An unexpected hiatus was caused by finding that instances of Word configured for different languages insert style names in those languages. The style names used for footnotes appear to be language-dependent, so the XPath selectors now cater for these.
The house style is for numbers or large bullets for the first level of lists, and lowercase letters or small bullets for a second level (maximum). Editorial understanding and tact is needed to maintain consistency, which seems particularly hard for authors to accept in the case of lists, where their own institution, journal, or personal preference may be for the reverse, or for more decorative fleurons as bullets.
There are plans to add a style to identify an Author by ORCID, the internationally-agreed unique author identification code. This will materially assist in the accurate citation counting which institutions now rely on as a measure of output.
Enhancements which did not involve changes to the markup included the addition of COinS metadata (ContextObject in SPAN), which allows users of bibliographic mining and retrieval software (eg Zotero, Mendeley, etc) to extract a reference with a single click.
Despite the best intentions to shield editors from pointy brackets, they do need some basic IT knowledge, and exposure to conventions and best-practices which are neither taught nor mentioned in most training courses. These include the use of the filetype (extension) which is hidden from most Windows users; the avoidance of spaces and non-ASCII or non-alphanumeric characters in filenames and directory names (excepting dot, hyphen, and underscore); the distinction between unidirectional and typographic quotation marks; and the need for that meticulous exactness which one normally finds only in a proofreader. An understanding of markup is also useful, as it enables queries and explanations between academics and technical support staff to be expressed more succinctly.
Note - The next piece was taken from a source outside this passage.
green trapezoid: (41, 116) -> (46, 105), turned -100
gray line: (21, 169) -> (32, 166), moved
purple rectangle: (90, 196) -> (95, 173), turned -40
Where the original journal uses separate XSLT2 templates for each named style, the later ones use a lookup on the style name into a XML style configuration file, which handles most cases of mapping from source document styles to result tree element types.
The only two major exceptions are the handling of
repeated Author/Affiliation pairs for multiple authors (a
relative rarity in the Humanities), and the exceptionally
dense XPath statements required to deal with Word lists,
especially when list items may have embedded tables or
figures, block quotations, or sub-lists, or may need
restarting where a previous list left off several
sections (heading levels) earlier. Editors
try to discourage unnecessary structural complexity of this
type by using subsubsection levels instead.
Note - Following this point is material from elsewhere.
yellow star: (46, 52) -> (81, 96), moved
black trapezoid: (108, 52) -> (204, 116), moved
The journal configuration originally specified two issues
per year. This was stored in the configuration file to allow
the control panel to work out what directory naming and menu
structure to implement when the
button was pressed. As new journals were added to the fold,
other values were implemented (annual, quarterly, etc, with
both year-number and volume-number numbering). There is
currently no provision for a journal to change frequency or to
skip an issue or bring out a special issue.
The question of allowing editing after publication has arisen a few times. Ethically, this is widely deprecated, and the current informal practice is that it should only be undertaken when there is a legal question over material, or when a serious factual error is discovered (a wrongly-dated reference, or an incorrect URI). The contrary view is that digital publication is implicitly mutable, and that ongoing updates to an article are in fact desirable. From the reader’s point of view, however, this is very undesirable, as it makes citation unreliable.
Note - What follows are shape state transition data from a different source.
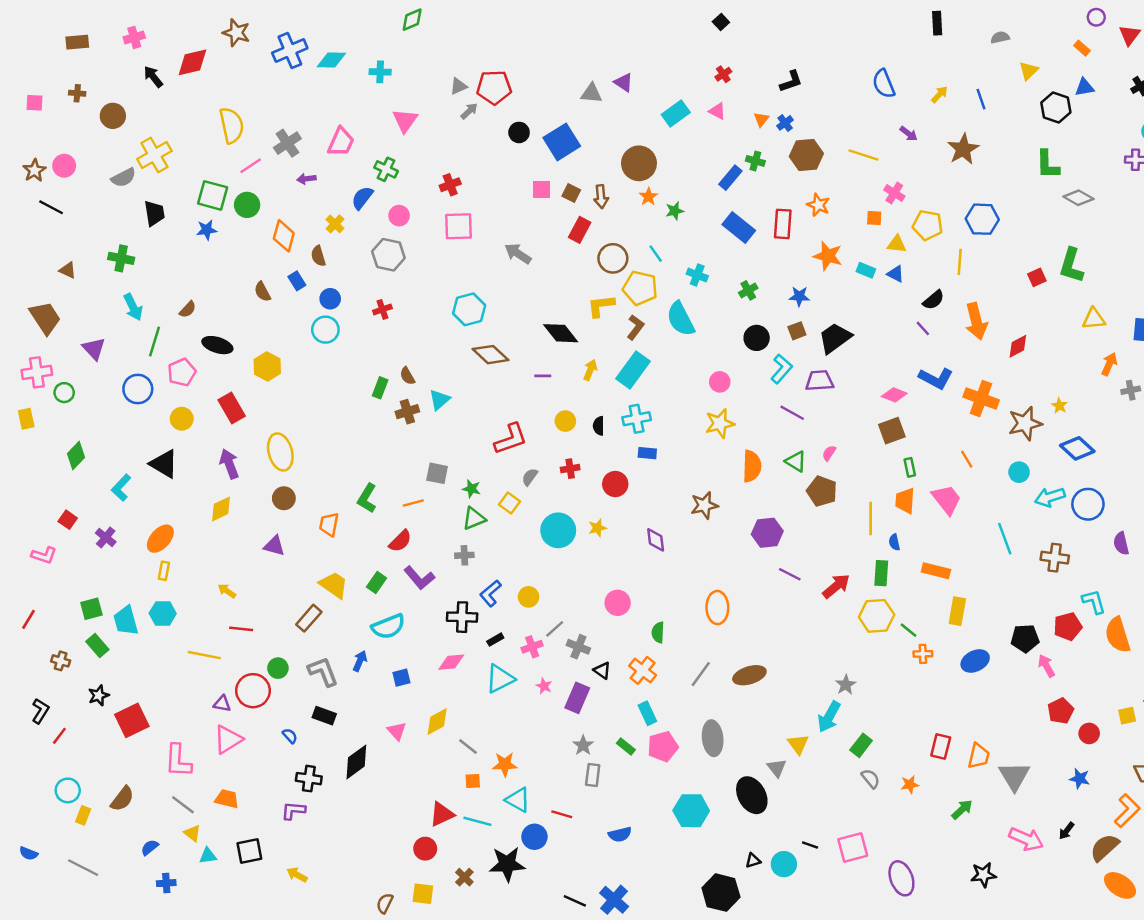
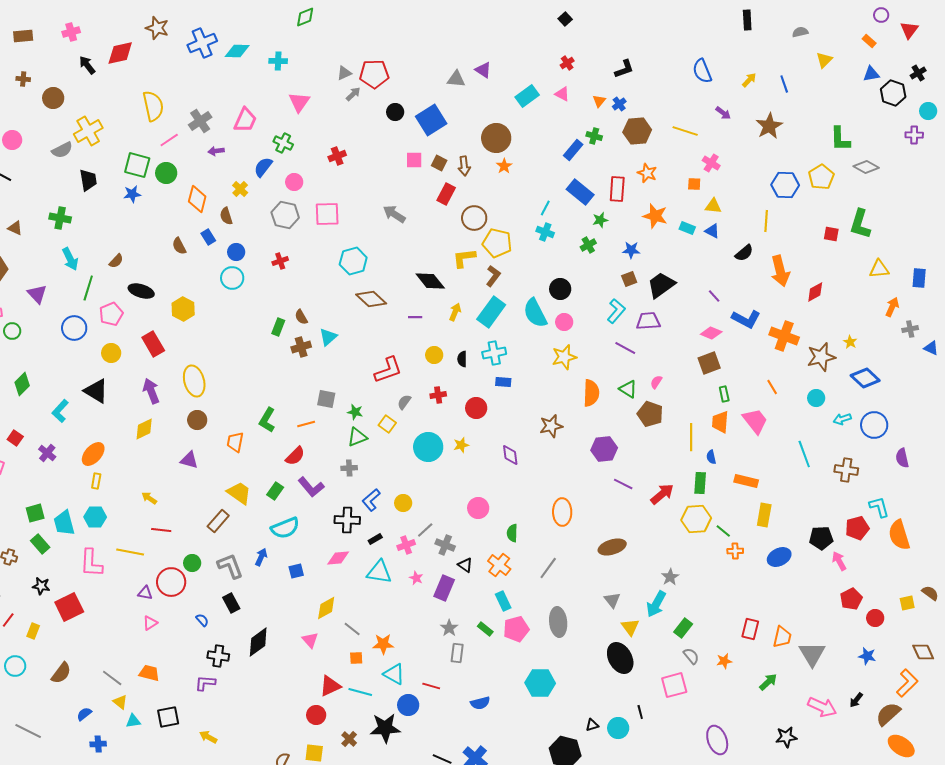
black hexagon: (1056, 108) -> (893, 93), moved
green star: (675, 211) -> (600, 220), moved
yellow pentagon: (928, 225) -> (821, 177), moved, turned 30
pink square: (458, 226) -> (327, 214), moved
cyan line: (656, 254) -> (545, 208), moved, turned 63
red square: (1037, 277) -> (831, 234), turned 35
cyan semicircle: (681, 319) -> (535, 313), moved
purple line: (923, 328) -> (714, 296), moved
black circle: (757, 338) -> (560, 289), moved
cyan arrow: (1050, 497) -> (842, 419), size x0.7
brown ellipse: (749, 675) -> (612, 547), moved
cyan triangle: (500, 679) -> (379, 572), turned 36
black star: (99, 695) -> (41, 586), turned 30
black rectangle: (324, 716) -> (231, 603), turned 42
pink triangle: (397, 731) -> (310, 640), moved
pink triangle: (228, 739) -> (150, 623), size x0.6
pink L-shape: (178, 761) -> (91, 563), moved
gray triangle: (777, 768) -> (612, 600), moved
black ellipse: (752, 795) -> (620, 658), moved
yellow rectangle: (83, 815) -> (33, 631), moved
black line: (810, 845) -> (640, 712), turned 56
pink square: (853, 847) -> (674, 685), moved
In a university, there is a reasonable guarantee of
continuity; that is, no-one is going to wipe the disk because
of specious claims about
core business or
affecting our reputation. The university
repository offers both preservation and data exposure, and
arrangements are under way to lodge the issues there, once the
current work on implementing DOIs is completed (section “Missing features”).
The issue of footnote representation and positioning arose during discussions with editors on the web layout. In an earlier unrelated project (using TEI XML), we had used pop-up windows for footnotes, migrating these to lightboxes for HTML5, but the journal editors advised that a more conventional format would sit better with their readership, especially if it could more easily be printed from the HTML pages (as distinct from the PDFs). It was clear that the print-oriented demands of the user community, and their other publishers in particular, would mean a pop-up, hover, or lightbox rendering for footnotes would be inappropriate.
The current solution is that points of reference are signalled in the standard way with superscripted digits, hyperlinked to the texts, but the texts themselves are dealt with at the start of the XSLT2 template for each of the Heading styles. This tests all preceding paragraphs that lie in the domain of the preceding heading, and formats them (using HTML list markup) into a footnote block which is placed before the new heading starts (see Figure 2). Each footnote has a backlink to the point of reference, as many users appeared to be unaware the the Back button — exercised after traversal of a link within a document — would bring them back to where they were.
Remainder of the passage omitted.